2004 Preservation Awards
20 W. Westminster Road | 175 Washington Circle | 340 S. Bluff’s Edge Drive | 425 N. Sheridan Road | 1055 Woodbine Place 850 N. Western Avenue | 100 N. Sheridan Road | 882 N. Church Street | 205 N. Sheridan Road | 301 N. Sheridan Road | 401 N. Ahwahnee Road

20 W. Westminster Road
When the Brewster estate was subdivided, the manor house was left without a garage, as was often typical in the pre-World War II era. The two coach houses of the estate were separated from the main house and retained the original entry from Green Bay Road. In the 1940s, a flat-roofed, three-car garage was added to the main house as a strictly utilitarian structure. In 2003, a new garage ensemble with motor court was designed to complement the original residence without mimicking it. The brick of the old garage addition was stained to match the existing house. Both garages were given new slate hipped roofs; roof brackets and trim were scaled down; and similar trim and molding profiles were created.

175 Washington Circle
This new house is an English country cottage in the Arts and Crafts style. It is well-scaled for the surrounding established Washington Circle neighborhood. The use of building materials that are compatible with those used in the older homes that surround it helps this new house exist harmoniously with its much older neighbors.

340 S. Bluff's Edge Drive
This property is part of the Cyrus McCormick, Jr. estate, Walden, and includes the cold frames from the kitchen garden of that estate. In an innovative use of historic garden elements, the owners and their landscape architect incorporated the cold frames into an arbor and a complementary new landscape plan for the property.

425 N. Sheridan Road
White Oaks was located at 400 North Sheridan Road and built originally for Robert J. Thorne, president of Montgomery Ward. The manor house was demolished years ago. This gate house is all that remains of the estate designed by John W. McKecknie, a Kansas City pioneer in building materials and an early experimenter with reinforced concrete.
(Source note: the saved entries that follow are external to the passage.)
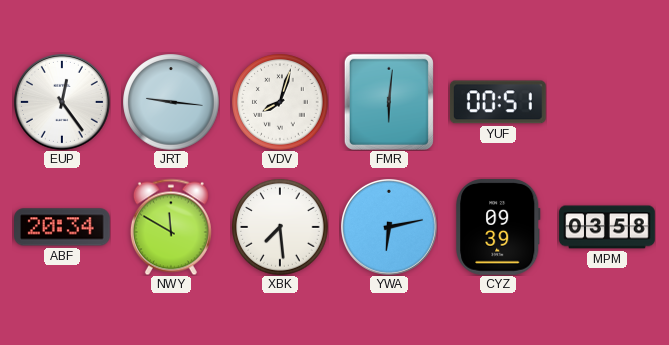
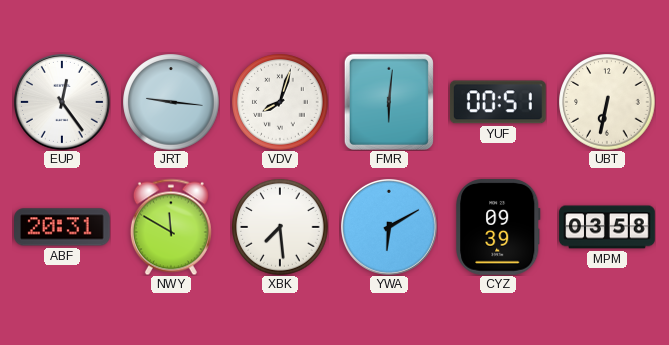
UBT: none -> 6:32
ABF: 20:34 -> 20:31
YWA: 6:13 -> 6:10
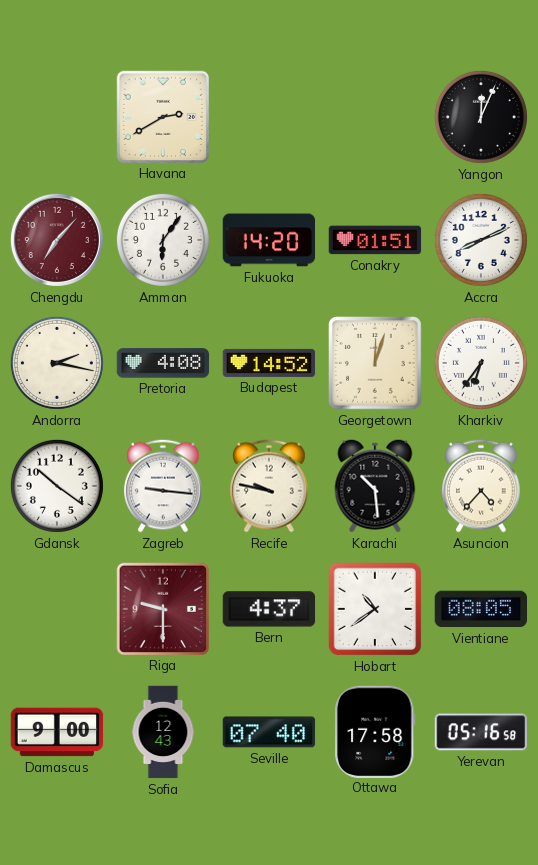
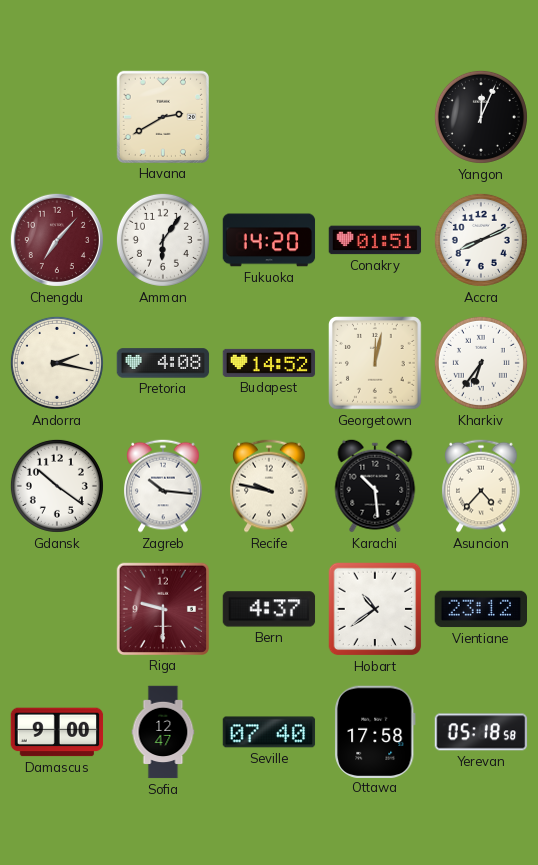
Georgetown: 12:03 -> 12:02
Zagreb: 9:16 -> 10:16
Vientiane: 08:05 -> 23:12
Sofia: 12:43 -> 12:47
Yerevan: 05:16 -> 05:18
Thanks to the strength of his materials, many of his buildings are still standing today more than 100 years later. The gate house survives as an outstanding example of adaptive re-use of an estate out-building that today serves for contemporary living.

1055 Woodbine Place
This jewel of a residence was once two separate houses for the Clayton Mark estate at 999 North Lake Road. One home was for the gardener and the other for the chauffeur. A later owner converted the two structures into a single home. The current owners enlarged the main entrance, connecting the two parts of the house, and added south and west patios. The interior was extensively refurbished, and more than two hundred new trees and plantings were added to the property.

850 N. Western Avenue
The renovation of the east and north facades of Don's Finest Foods, a well-established specialty food market, helped transform a 1950s-1960s section of North Western Avenue. A stucco exterior and European detailing have visually reduced the scale of the building and made it both attractive and pedestrian-friendly.

100 N. Sheridan Road
ADA guidelines and economic restrictions were critical factors in improving access to the historic Lily Reid Holt Memorial Chapel at Lake Forest College. The new main entry ramp removes an architectural barrier to accessibility. In doing so, it creates a system of walks, steps, and ramps that shapes exterior garden spaces and provides a new frontispiece for the main Sheridan Road elevation. The ground level was raised at the crossing, allowing half of the required ramping to be transformed into sidewalks on the grade and eliminating half of the earlier handrails. The smooth limestone, staggered planes, and sloped copings of the ground-hugging walls reflect the English Gothic exterior of the chapel and integrate building, ramps, and landscape.

882 N. Church Street
When the owners decided to add a new two-car garage to their stucco-finished, vernacular house, they wanted a structure that looked like a garden pavilion in an appropriate garden setting. They were inspired by a building and landscape they had seen in Kensington Gardens, London, England. The challenge to Geudtner & Melichar Architects was to design the new garage and its setting so that it complemented both the owners' home and the Church of the Holy Spirit next door, which has a large presence in the owners' rear yard. A garden wall was added, incorporating materials that integrate it with both properties. Glassy overhead garage doors give the appearance of French doors opening to a pavilion. The scale of the garage and the wall is proportionately low to serve as a backdrop to a beautiful sunken garden.

205 N. Sheridan Road
This home, known as the William Gansberg House, was originally owned by a gardener, presumably for a large estate. The property remained in the same family until the current owners purchased it. It had been proposed for demolition, but the owners decided to renovate. The project included installation of new siding and windows as well as interior renovation. A new rear addition and extensive rehabilitation retained the existing footprint and original character of the house.

301 N. Sheridan Road
Well-known North Shore architect Russell Walcott designed this Tudor Revival house for Charles F. Glore, a partner in the investment banking firm of Glore Forgan, which maintained offices in Chicago and New York. The current owners undertook an extensive restoration of the house including restoring the tile roof, reinstalling the copper leader heads with new gutters, and repairing the original stucco and four large chimneys. The historic terrace was re-laid, and an historic concrete fountain was repaired to working condition.

2004 N. Ahwahnee Road
Known as the James Berwick Forgan, Jr. House, this carefully preserved architectural treasure is constructed of hollow tile covered with stucco and is listed on the National Register of Historic Places as a contributing structure in the Green Bay Road Historic District. The original portion of this French Eclectic house was symmetrical; however, it is supplemented by the L-shaped 1927 Holabird & Roche addition on the north and the 1930 Holabird & Root addition on the south. The original owner, Mr. Forgan, was vice-chairman of the First National Bank of Chicago, treasurer of the Chicago Board of Trade, and chairman of the Security Bank of Chicago.